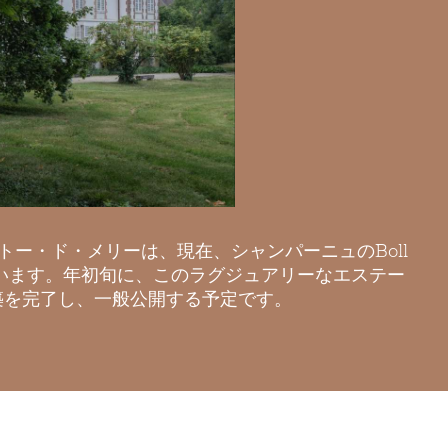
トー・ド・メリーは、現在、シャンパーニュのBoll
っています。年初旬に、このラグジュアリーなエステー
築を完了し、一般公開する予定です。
* * *
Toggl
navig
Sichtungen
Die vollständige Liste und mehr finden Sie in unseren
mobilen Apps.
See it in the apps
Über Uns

== PROBLEM STATEMENT ==
Set down, exactly as they stand above, the lines starting with the line with "トー・ド・メリーは、現在、シャンパーニュのBoll" and going on through the line with "築を完了し、一般公開する予定です。", and no others.

== RESPONSE TO THIS EXERCISE ==
トー・ド・メリーは、現在、シャンパーニュのBoll
っています。年初旬に、このラグジュアリーなエステー
築を完了し、一般公開する予定です。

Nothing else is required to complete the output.